Trump, leading his own impeachment defense, has adopted “no quid pro quo” as part of his messaging. The president’s defenders in Congress have also used the Latin phrase, literally translated as “this for that,” in claiming there was no wrongdoing because Ukraine got the money without announcing an investigation.
The first witnesses to testify publicly on Wednesday — William Taylor, a longtime diplomat and the U.S. envoy to Ukraine, and George Kent, the deputy secretary of State for Europe — both said during their depositions that they understood the military aid and a White House meeting Trump promised Zelenskiy to be contingent on the investigations.
Republicans have sought to undermine Taylor and Kent’s accounts by noting neither had firsthand information. Indeed, the two State Department witnesses said they did not speak directly with Trump about the aid. Rather, their accounts rely on discussions with Gordon Sondland, the U.S. ambassador to the European Union.
“Ambassador Sondland tried to explain to me that President Trump is a businessman,” Taylor said. “When a businessman is about to sign a check to someone who owes him something, he said, the businessman asks that person to pay up before signing the check.” Procedural objections
The impeachment hearings will be different than the normal five-minute-per-member question-o-ramas. Democrats adopted rules that allow Intelligence Chairman Adam B. Schiff, D-Calif., or his staff to question the witnesses for 45-minute chunks, alternating with the minority for the same amount of time.
But Republicans likely will try to throw up any procedural obstructions and objections they can. Some Democrats believe that’s why GOP leaders have temporarily appointed Rep. Jim Jordan, R-Ohio, one of Trump’s most vocal defenders, to the Intelligence panel for the duration of the impeachment proceedings. Jordan, the top Republican on the Oversight Committee, has been leading the minority during the closed-door impeachment inquiry depositions.
Although Republicans had clamored for the proceedings to be conducted in the open, they have several complaints about how Democrats have structured the hearings. For one, they say, Trump’s lawyers can’t participate in Intelligence Committee hearings. They also argue that Democrats can veto their requested witnesses, such as the whistleblower whose complaint launched the impeachment inquiry.
Intelligence member Eric Swalwell, D-Calif., said Sunday on CBS’s “Face the Nation” that if Republicans try to raise procedural objections, “those stunts will be used by the American people against them to show a consciousness of guilt and a lack of seriousness.”

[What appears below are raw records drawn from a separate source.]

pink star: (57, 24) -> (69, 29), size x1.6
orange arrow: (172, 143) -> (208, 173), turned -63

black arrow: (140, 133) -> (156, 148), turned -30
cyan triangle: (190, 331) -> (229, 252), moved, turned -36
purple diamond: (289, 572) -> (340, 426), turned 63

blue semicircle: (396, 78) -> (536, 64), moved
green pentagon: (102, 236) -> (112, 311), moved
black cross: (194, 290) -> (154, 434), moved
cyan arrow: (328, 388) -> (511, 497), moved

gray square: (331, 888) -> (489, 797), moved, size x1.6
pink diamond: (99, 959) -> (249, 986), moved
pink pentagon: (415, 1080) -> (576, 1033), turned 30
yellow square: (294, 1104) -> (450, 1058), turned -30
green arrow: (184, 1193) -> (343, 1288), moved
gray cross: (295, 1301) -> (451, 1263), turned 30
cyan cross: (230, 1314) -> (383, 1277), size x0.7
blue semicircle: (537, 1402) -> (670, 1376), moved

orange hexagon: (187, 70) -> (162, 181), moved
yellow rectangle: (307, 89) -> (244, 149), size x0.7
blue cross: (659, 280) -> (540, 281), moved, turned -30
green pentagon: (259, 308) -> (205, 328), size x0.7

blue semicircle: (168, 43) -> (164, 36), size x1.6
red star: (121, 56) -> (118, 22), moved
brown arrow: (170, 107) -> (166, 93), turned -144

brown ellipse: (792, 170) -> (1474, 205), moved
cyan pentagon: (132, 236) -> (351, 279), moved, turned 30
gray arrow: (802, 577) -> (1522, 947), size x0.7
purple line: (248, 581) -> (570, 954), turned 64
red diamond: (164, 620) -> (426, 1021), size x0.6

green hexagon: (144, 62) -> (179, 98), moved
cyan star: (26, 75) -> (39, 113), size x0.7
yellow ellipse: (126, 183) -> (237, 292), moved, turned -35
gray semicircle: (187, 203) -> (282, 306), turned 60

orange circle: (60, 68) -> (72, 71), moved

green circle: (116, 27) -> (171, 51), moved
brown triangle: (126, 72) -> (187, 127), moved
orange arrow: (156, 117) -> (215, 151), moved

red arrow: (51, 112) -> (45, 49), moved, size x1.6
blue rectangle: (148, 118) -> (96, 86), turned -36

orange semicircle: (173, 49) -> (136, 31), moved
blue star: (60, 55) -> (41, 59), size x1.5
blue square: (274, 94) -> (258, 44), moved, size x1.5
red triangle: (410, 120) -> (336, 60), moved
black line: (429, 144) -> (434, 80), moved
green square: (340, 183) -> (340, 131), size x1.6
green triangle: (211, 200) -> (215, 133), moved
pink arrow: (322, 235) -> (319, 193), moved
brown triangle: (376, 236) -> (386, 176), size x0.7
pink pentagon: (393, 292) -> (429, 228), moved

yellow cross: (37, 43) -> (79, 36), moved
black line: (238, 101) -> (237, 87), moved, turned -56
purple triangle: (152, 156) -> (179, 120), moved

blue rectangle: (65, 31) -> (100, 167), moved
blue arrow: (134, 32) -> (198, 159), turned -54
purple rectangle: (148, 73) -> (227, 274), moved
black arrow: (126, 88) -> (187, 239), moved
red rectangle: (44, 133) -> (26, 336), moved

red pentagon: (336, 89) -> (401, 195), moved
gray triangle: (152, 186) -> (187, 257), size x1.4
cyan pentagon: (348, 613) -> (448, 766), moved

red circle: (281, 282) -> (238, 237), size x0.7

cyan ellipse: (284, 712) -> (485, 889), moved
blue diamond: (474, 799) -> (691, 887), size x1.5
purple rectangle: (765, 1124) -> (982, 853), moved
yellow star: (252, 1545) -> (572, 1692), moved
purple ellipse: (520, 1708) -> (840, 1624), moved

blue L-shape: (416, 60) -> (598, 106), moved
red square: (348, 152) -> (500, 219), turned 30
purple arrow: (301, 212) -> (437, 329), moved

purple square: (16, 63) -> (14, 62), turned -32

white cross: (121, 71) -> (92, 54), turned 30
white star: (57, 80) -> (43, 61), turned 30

Republicans argue it’s the Democrats who aren’t being serious as they try to rush through the impeachment process.
“If we’re interested in trying to uncover the truth, then let’s not put our thumb on the scale,” Intelligence member Will Hurd, R-Texas, said on “Fox News Sunday.” “But unfortunately, that’s what this process has been. And what’s even crazier is they’re trying to have this completed by the end of the year, and I think we only have 16 or 17 legislative days left in the year.”
Former Rep. Tom Coleman, R-Mo., said Democrats would be wise not to get bogged down in the process arguments.
“The rules allow some clownishness, but you have to limit it as much as you can and not let them take your eye off the ball,” he said.
Former members of Congress have said Democrats also need to find a way to focus on getting some Republicans to their side. No Republicans voted for the resolution that set the rules for public hearings.
Trump, who has a knack for overwhelming the news cycle, has some counter-programming ready.
He’s planned a news conference Wednesday afternoon with Turkish President Recep Tayyip Erdogan. Their White House meeting will steal some energy from the impeachment hearings, since it comes a month after Trump’s controversial move to pull back U.S. forces supporting the Kurds fighting Turkey in Syria.